The Albanese government’s misinformation legislation — a new draft of which was introduced in Parliament late last week — is one of the most extraordinary and draconian pieces of legislation proposed in Australia in the past few decades. It is so obviously misconceived, recklessly drafted and wilfully counterproductive that it undermines the entire argument against political misinformation.
The bill would grant the Australian Communications and Media Authority (ACMA) a vast regulatory authority over digital platforms such as Facebook and X, roughly similar to the sort of controls it imposes on broadcast television and radio.
On the surface, these new powers seem modest. ACMA would have the ability to approve “codes” and make “standards” for the platforms’ anti-misinformation policies. It would impose record-keeping requirements and transparency obligations for fact-checking.
The government says the bill does not provide ACMA with the power to directly censor any particular internet content or any particular users. And that’s exactly right! Instead, the bill empowers ACMA to write codes of conduct and standards that require digital platforms to conduct censorship on its behalf.
Censorship done at arm’s length is still censorship. The point of the legislation is to make codes that are legally enforceable. We already have a voluntary disinformation code. The government is trying to launder the radicalism of this legislation through the complexities of delegation and regulatory outsourcing.
Anybody with a passing familiarity with the evolution of Australian policy can guess what happens next. When the (children’s) eSafety commissioner was established under the Abbott government it was meant to target cyberbullying against children in response to specific requests. A decade later the commissioner is trying to take content down from X globally because of the risk that some (adult) Australians may be using virtual private networks. We’re a long way from the original intent of the Parliament in 2015.
I’m not trying to make a slippery slope argument here (“this bill seems reasonable, but it’ll lead to something outrageous later on”).

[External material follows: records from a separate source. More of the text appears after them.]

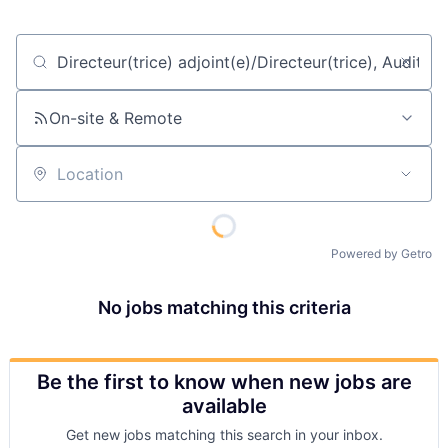
Job title, company or keyword
On-site & Remote
Location
Powered by Getro
No jobs matching this criteria
Be the first to know when new jobs are
available
Get new jobs matching this search in your inbox.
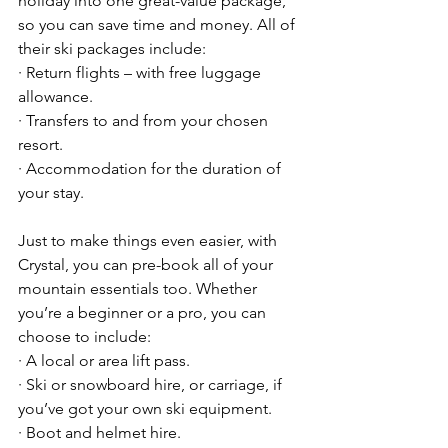
holiday into one great-value package, 
so you can save time and money. All of 
their ski packages include:
· Return flights – with free luggage 
allowance.
· Transfers to and from your chosen 
resort.
· Accommodation for the duration of 
your stay.
Just to make things even easier, with 
Crystal, you can pre-book all of your 
mountain essentials too. Whether 
you’re a beginner or a pro, you can 
choose to include:
· A local or area lift pass.
· Ski or snowboard hire, or carriage, if 
you’ve got your own ski equipment.
· Boot and helmet hire.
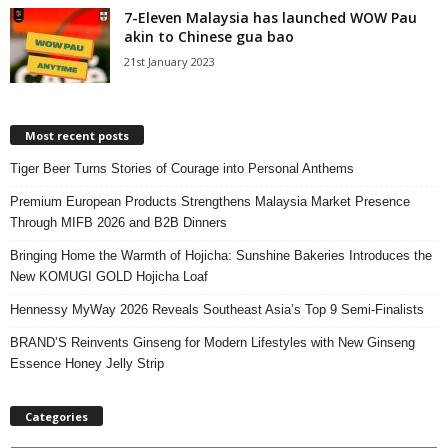
7-Eleven Malaysia has launched WOW Pau
akin to Chinese gua bao
21st January 2023
Most recent posts
Tiger Beer Turns Stories of Courage into Personal Anthems
Premium European Products Strengthens Malaysia Market Presence
Through MIFB 2026 and B2B Dinners
Bringing Home the Warmth of Hojicha: Sunshine Bakeries Introduces the
New KOMUGI GOLD Hojicha Loaf
Hennessy MyWay 2026 Reveals Southeast Asia’s Top 9 Semi-Finalists
BRAND’S Reinvents Ginseng for Modern Lifestyles with New Ginseng
Essence Honey Jelly Strip
Categories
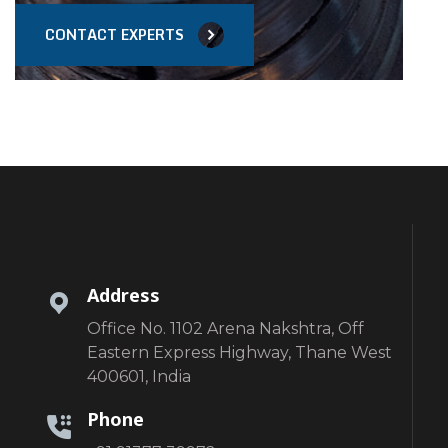
CONTACT EXPERTS
Address
Office No. 1102 Arena Nakshtra, Off
Eastern Express Highway, Thane West
400601, India
Phone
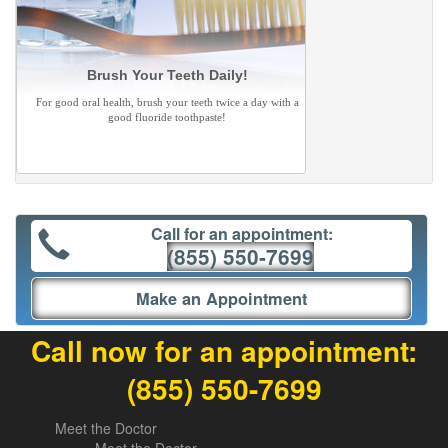
Brush Your Teeth Daily!
For good oral health, brush your teeth twice a day with a
good fluoride toothpaste!
Call for an appointment:
(855) 550-7699
Make an Appointment
Call now for an appointment:
(855) 550-7699
Meet the Doctor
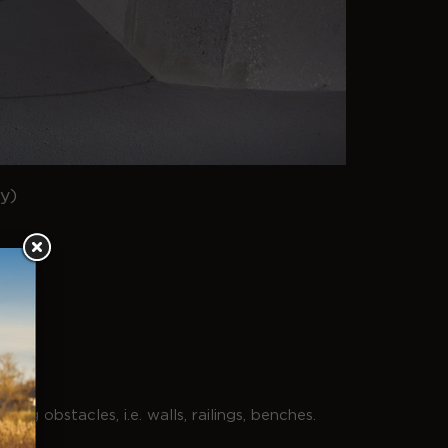
y)
ing obstacles, i.e. walls, railings, benches.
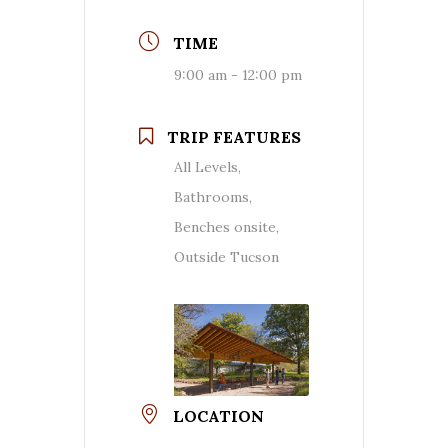
TIME
9:00 am - 12:00 pm
TRIP FEATURES
All Levels,
Bathrooms,
Benches onsite,
Outside Tucson
LOCATION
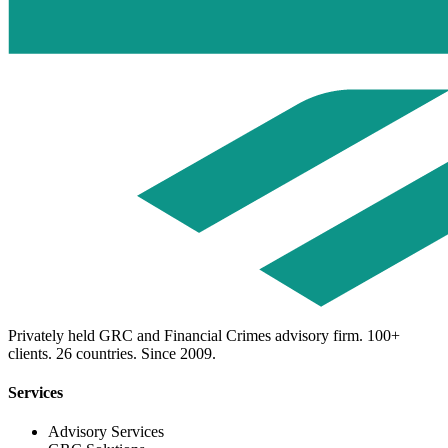
Privately held GRC and Financial Crimes advisory firm. 100+
clients. 26 countries. Since 2009.
Services
Advisory Services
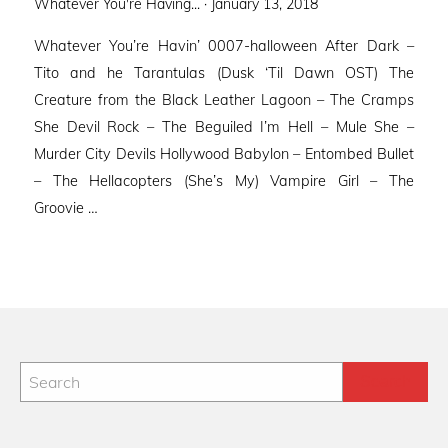
Posted
Whatever You're Having... ·
January 13, 2018
on
Whatever You’re Havin’ 0007-halloween After Dark –
Tito and he Tarantulas (Dusk ‘Til Dawn OST) The
Creature from the Black Leather Lagoon – The Cramps
She Devil Rock – The Beguiled I’m Hell – Mule She –
Murder City Devils Hollywood Babylon – Entombed Bullet
– The Hellacopters (She’s My) Vampire Girl – The
Groovie …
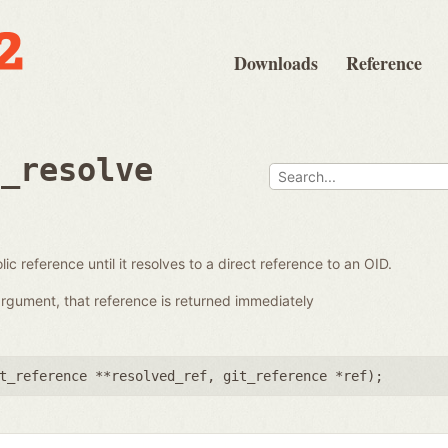
Downloads
Reference
e_resolve
ic reference until it resolves to a direct reference to an OID.
 argument, that reference is returned immediately
t_reference **resolved_ref
,
git_reference *ref
);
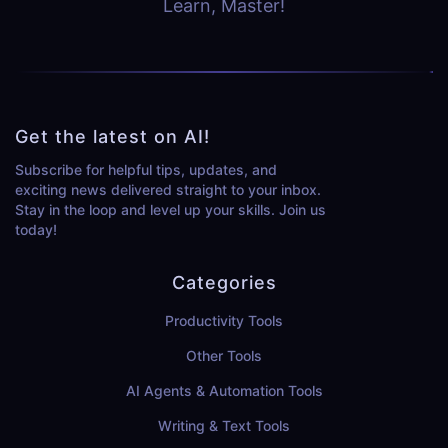
Learn, Master!
Get the latest on AI!
Subscribe for helpful tips, updates, and
exciting news delivered straight to your inbox.
Stay in the loop and level up your skills. Join us
today!
Categories
Productivity Tools
Other Tools
AI Agents & Automation Tools
Writing & Text Tools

The misinformation bill is outrageous already.
It targets misinformation as content that can cause serious harm to the electoral process, harm to public health (and the efficacy of public health measures), content that vilifies, that risks damage to critical infrastructure, and might cause imminent harm to the Australian economy, including to financial markets or the banking system.
These categories are ripe for abuse. It is trivially easy to imagine how the concept of “serious harm” could be manipulated by this government or a future one. Let’s say we have a debate over voter ID at polling booths in the coming years. Would we really be better off having that debate mediated for us by Commonwealth regulators and Meta’s compliance department? If anything, that would be more damaging to trust in the electoral system than leaving the discussion unbridled.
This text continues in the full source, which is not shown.